Quand l’association EAC-L’Boulvart et la Fondation nationnale des musées lancent à Rabat en mai 2015 la première édition de Jidar (« murs » en arabe), l’ambition de ce festival de « toiles de rue » n’est rien moins que d’« inscrire la capitale dans le circuit international du street art ». Des graffeurs, mais également des artistes plus traditionnels, nationaux et internationaux, sont invités à parsemer les rues de la très sage capitale administrative de peintures murales monumentales. Le succès est franc et immédiat auprès du grand public, autrement dit le passant lambda. La presse nationale s’enthousiasme pour le résultat, aussi décoratif que spectaculaire. Car, il faut bien l’avouer, il ne s’agissait au départ en aucune façon de street art dans son acception première, underground et subversif. Ici, les murs d’immeuble aveugles se parent d’œuvres – pour la plupart figuratives, quelques-unes abstraites, mais raisonnablement graphiques – avec l’autorisation et la bénédiction des autorités de la ville, laquelle prendra en charge et sera le principal commanditaire des éditions suivantes.

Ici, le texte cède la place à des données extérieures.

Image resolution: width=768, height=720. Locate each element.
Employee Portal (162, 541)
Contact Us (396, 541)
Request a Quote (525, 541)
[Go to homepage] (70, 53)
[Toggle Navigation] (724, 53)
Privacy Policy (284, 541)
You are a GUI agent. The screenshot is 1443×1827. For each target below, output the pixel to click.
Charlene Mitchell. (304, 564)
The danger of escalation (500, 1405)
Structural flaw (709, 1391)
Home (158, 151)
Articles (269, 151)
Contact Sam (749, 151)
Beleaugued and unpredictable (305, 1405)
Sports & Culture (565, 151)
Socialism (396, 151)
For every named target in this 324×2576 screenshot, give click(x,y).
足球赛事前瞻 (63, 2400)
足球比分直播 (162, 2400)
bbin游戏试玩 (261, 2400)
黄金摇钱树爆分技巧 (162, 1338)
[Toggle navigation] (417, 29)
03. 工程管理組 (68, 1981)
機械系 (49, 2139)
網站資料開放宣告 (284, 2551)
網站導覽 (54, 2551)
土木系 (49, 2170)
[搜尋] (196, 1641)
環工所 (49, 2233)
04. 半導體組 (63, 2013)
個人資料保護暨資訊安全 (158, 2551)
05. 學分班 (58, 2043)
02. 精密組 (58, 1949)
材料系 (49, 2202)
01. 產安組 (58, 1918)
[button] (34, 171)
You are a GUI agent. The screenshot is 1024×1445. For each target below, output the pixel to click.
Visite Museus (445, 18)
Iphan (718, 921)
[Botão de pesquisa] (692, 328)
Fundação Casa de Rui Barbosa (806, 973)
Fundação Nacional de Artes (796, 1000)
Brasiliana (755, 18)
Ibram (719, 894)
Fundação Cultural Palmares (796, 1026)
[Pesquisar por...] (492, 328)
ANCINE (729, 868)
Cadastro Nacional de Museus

Après s’être assurés de la pertinence de l’événement, à travers l’adhésion inconditionnelle aussi bien du public populaire que des observateurs de la chose culturelle et artistique nationale, en passant par les autorités – consensus particulièrement rare, si l’on y réfléchit bien –, les organisateurs de Jidar se sont attelés, pour l’édition 2016, à élargir le panel d’invités à des artistes en provenance d’Afrique et des pays arabes. Ils ont osé des œuvres plus franchement art contemporain, telle une monumentale peinture du Marocain Balbzioui, dont les personnages disgracieux, loufoques, étrangement masqués, ont passablement dérangé notre fameux passant lambda, ou encore le travail clairement politique de l’artiste urbain égyptien Ammar Abo Bakr, qui s’était particulièrement illustré place Tahrir, renvoyant le paisible Rbati au souvenir encore brûlant du Printemps arabe, dans sa version la plus ambigüe.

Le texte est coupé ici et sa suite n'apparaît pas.